Repossession
“I am always enthused by tales of repo.”
Repossession is the legal taking of property, typically an automobile, that does not belong to the fellow taking it. It is thus comparable to death and taxes, and in fact is a third thing in the world that is as certain as those famous two.
How it works[edit | edit source]
Repossession is a key part of the life cycle of car dealerships. These businesses function partly as banks, and with the same carefully maintained degree of integrity.
Cars are advertised for sale with painless monthly payments. This advertising does not reflect the fact that the buyer actually is charged a much higher payment. This is because of one of the following (or as many of the following as the ignorant buyer can be gotten to believe):
- The buyer did not qualify for the advertised rate, as he is not a returning military veteran and a holder of a perfect credit score and a first-time car buyer.
- The buyer understood that the advertised terms required a trade-in of a car worth $2,000, only our technicians told us your old car is a shitbox.

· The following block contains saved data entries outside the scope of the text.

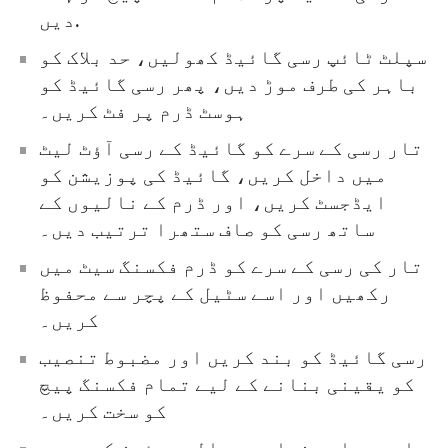
دیں.
سپلٹ ٹائپ رسی گائیڈ کھولیں، حد بلاک کو
باہر کی طرف موڑ دیں، پھر رسی گائیڈ کو
ہوسٹ ڈرم پر فٹ کریں۔
تار رسی کے سرے کو گائیڈ کے رسی آؤٹ لیٹ
میں داخل کریں، گائیڈ کی پوزیشن کو
ایڈجسٹ کریں، اور ڈرم کے نالیوں کے
ساتھ رسی کو صاف ستھرا ترتیب دیں۔
تار کی رسی کے سرے کو ڈرم فکسنگ سیٹ میں
رکھیں اور اسے سٹیل کے پچر سے محفوظ
کریں۔
رسی گائیڈ کو بند کریں اور مضبوط تنصیب
کو یقینی بنانے کے لیے تمام فکسنگ پیچ
کو سخت کریں۔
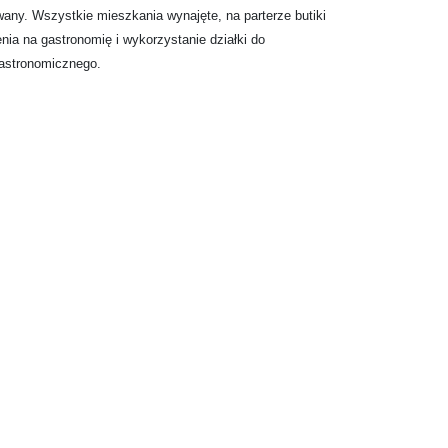
any. Wszystkie mieszkania wynajęte, na parterze butiki
nia na gastronomię i wykorzystanie
działki
do
gastronomicznego.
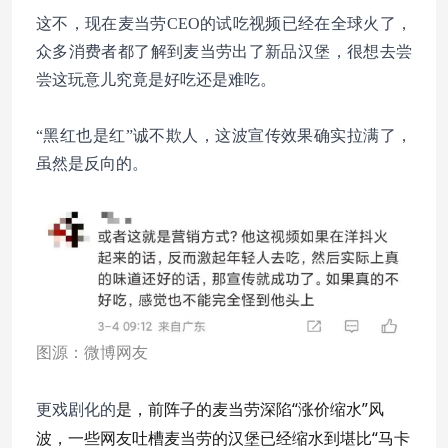
这不，现在麦当劳CEO的试吃视频已经在全球火了，
众多消费者都了解到麦当劳出了新品汉堡，很想去尝
尝这玩意儿究竟是好吃还是难吃。
“黑红也是红”诚不欺人，这波宣传效果确实拉满了，
虽然是反向的。
图源：微博网友
是，前阵子的麦当劳深陷“涨价缩水”风
更戏剧化的
波，一些网友吐槽麦当劳的汉堡已经缩水到堪比“马卡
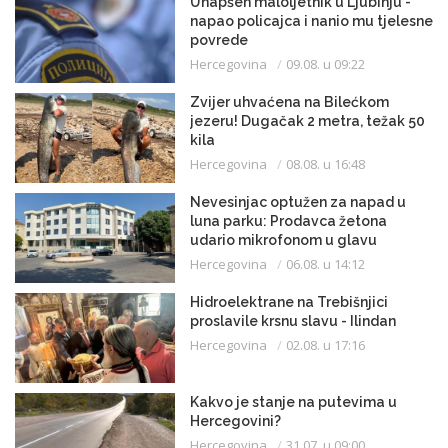
Uhapšen maloljetnik u Ljubinju -
napao policajca i nanio mu tjelesne
povrede
Hercegovina
09.08. u 09:22
Zvijer uhvaćena na Bilećkom
jezeru! Dugačak 2 metra, težak 50
kila
Hercegovina
08.08. u 16:48
Nevesinjac optužen za napad u
luna parku: Prodavca žetona
udario mikrofonom u glavu
Hercegovina
06.08. u 14:12
Hidroelektrane na Trebišnjici
proslavile krsnu slavu - Ilindan
Hercegovina
02.08. u 17:16
Kakvo je stanje na putevima u
Hercegovini?
Hercegovina
31.07. u 09:00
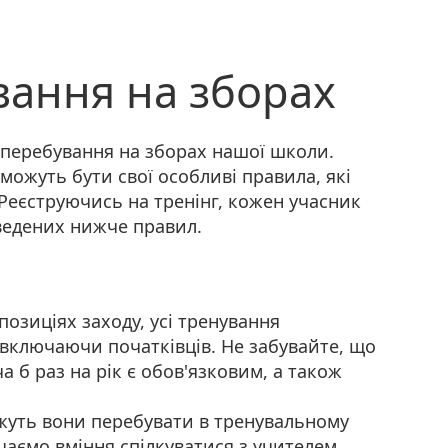
ання на зборах
 перебування на зборах нашої школи.
ожуть бути свої особливі правила, які
 Реєструючись на тренінг, кожен учасник
ведених нижче правил.
озиціях заходу, усі тренування
, включаючи початківців. Не забувайте, що
а б раз на рік є обов'язковим, а також
жуть вони перебувати в тренувальному
ачаємо вміння спілкуватися з учителем,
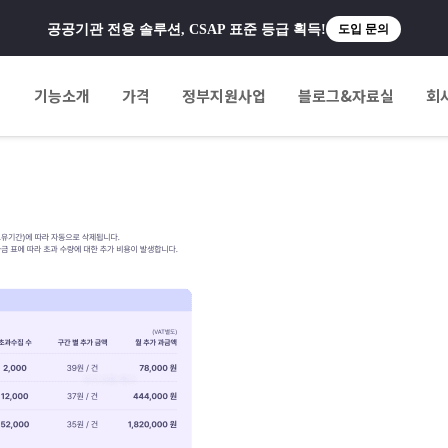
공공기관 전용 솔루션, CSAP 표준 등급 획득!
도입 문의
팅
기능소개
가격
정부지원사업
블로그&자료실
회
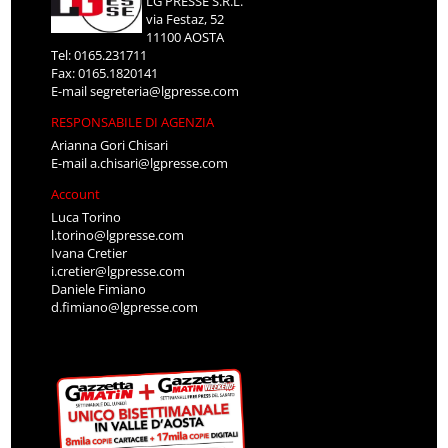
LG PRESSE S.R.L.
via Festaz, 52
11100 AOSTA
Tel: 0165.231711
Fax: 0165.1820141
E-mail
segreteria@lgpresse.com
RESPONSABILE DI AGENZIA
Arianna Gori Chisari
E-mail
a.chisari@lgpresse.com
Account
Luca Torino
l.torino@lgpresse.com
Ivana Cretier
i.cretier@lgpresse.com
Daniele Fimiano
d.fimiano@lgpresse.com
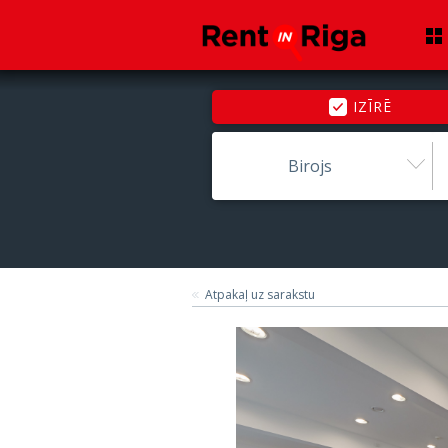
IZĪRĒ
Birojs
Atpakaļ uz sarakstu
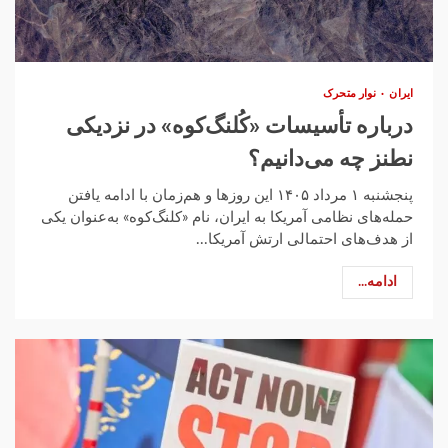
ایران
نوار متحرک
درباره تأسیسات «کُلنگ‌کوه» در نزدیکی
نطنز چه می‌دانیم؟
پنجشنبه ۱ مرداد ۱۴۰۵ این روزها و هم‌زمان با ادامه یافتن
حمله‌های نظامی آمریکا به ایران، نام «کلنگ‌کوه» به‌عنوان یکی
از هدف‌های احتمالی ارتش آمریکا...
ادامه...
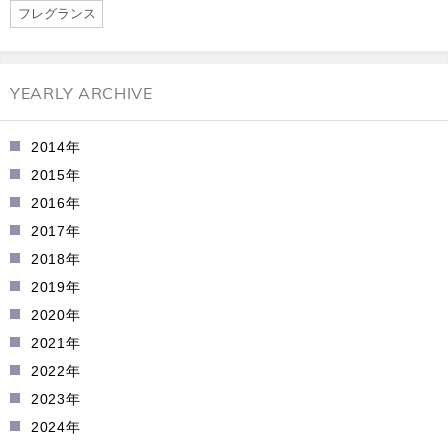
フレグランス
YEARLY ARCHIVE
2014年
2015年
2016年
2017年
2018年
2019年
2020年
2021年
2022年
2023年
2024年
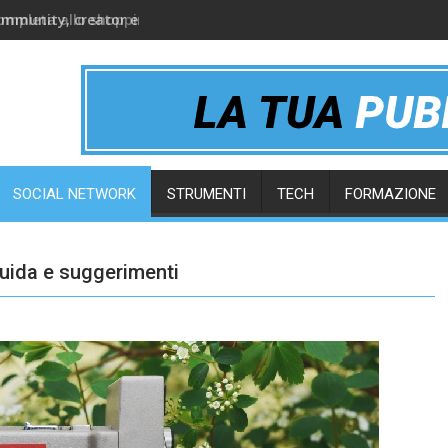
ommunity, creator e gruppi online
SOCIAL NETWORK
STRUMENTI
TECH
FORMAZIONE
guida e suggerimenti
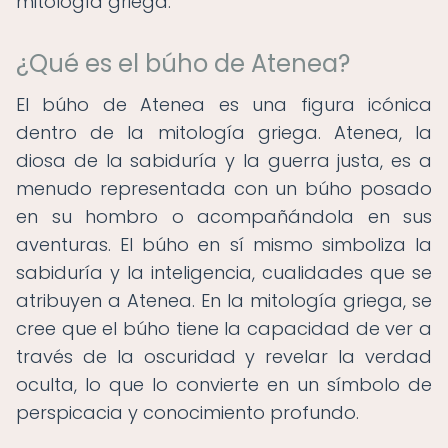
mitología griega.
¿Qué es el búho de Atenea?
El búho de Atenea es una figura icónica
dentro de la mitología griega. Atenea, la
diosa de la sabiduría y la guerra justa, es a
menudo representada con un búho posado
en su hombro o acompañándola en sus
aventuras. El búho en sí mismo simboliza la
sabiduría y la inteligencia, cualidades que se
atribuyen a Atenea. En la mitología griega, se
cree que el búho tiene la capacidad de ver a
través de la oscuridad y revelar la verdad
oculta, lo que lo convierte en un símbolo de
perspicacia y conocimiento profundo.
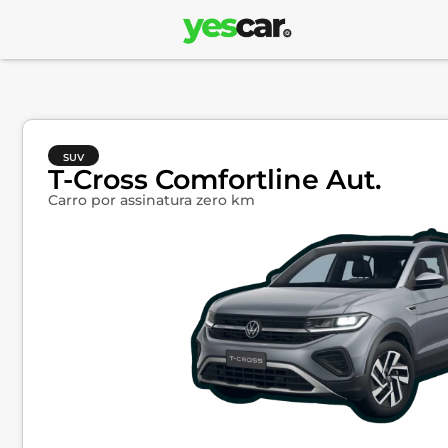
SUV
T-Cross Comfortline Aut.
Carro por assinatura zero km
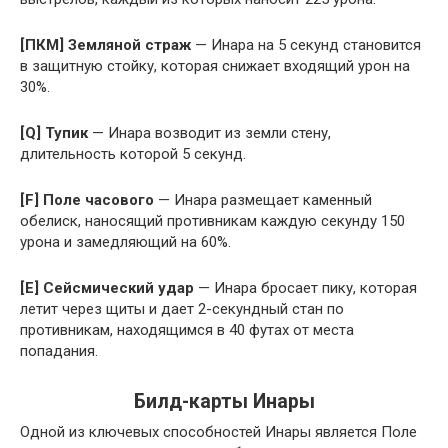
[ПКМ] Земляной страж
— Инара на 5 секунд становится
в защитную стойку, которая снижает входящий урон на
30%.
[Q] Тупик
— Инара возводит из земли стену,
длительность которой 5 секунд.
[F] Поле часового
— Инара размещает каменный
обелиск, наносящий противникам каждую секунду 150
урона и замедляющий на 60%.
[E] Сейсмический удар
— Инара бросает пику, которая
летит через щиты и дает 2-секундный стан по
противникам, находящимся в 40 футах от места
попадания.
Билд-карты Инары
Одной из ключевых способностей Инары является Поле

- Interest rates have gone up since that advertisement ran. Either that or the phase of the moon changed.
The dealership is happy to let the customer have the car for a while as long as he can make the payments. When the customer is busted, repossession is the event by which the dealership lives to roll the dice again and the customer does not. The dealership pockets the payments made to-date, resells the car, albeit for less and less, and may ultimately try to make a final killing at the auto salvage yard, though the inhabitants know the game as well as the dealer does.
Ignorance and bliss[edit | edit source]
Repossession can be the culmination of a happy escapade for the deadbeat. He knows he cannot afford a car but can drive it for a fleeting period of time and experience the sensory thrills. This happens in the same way that the buyer of a lottery ticket realizes it is vanishingly rare that he will win the lottery, but is allowed to experience...whatever it is that they experience. In both cases, playing the game itself diminishes the chance for permanent happiness thereafter, but after all, nothing is permanent.
These psychological thrills, which apply to everything from a Porsche to a Hyundai, include the new car smell and the feeling of owning a "new" car. The thrills are temporary, not unlike cocaine, and the buyer then settles into a period of chronic worry about making the next payment.
Dealers especially love buyers with bad credit. A bad credit score serves as the perfect excuse to justify a higher monthly payment (despite the advertised terms; see above). The dealership prices the deal assuming that the customer completes the payment book. If the dealer should get most of the money, and then the car should fall back into his lap, it is hardly as painful as that sounds.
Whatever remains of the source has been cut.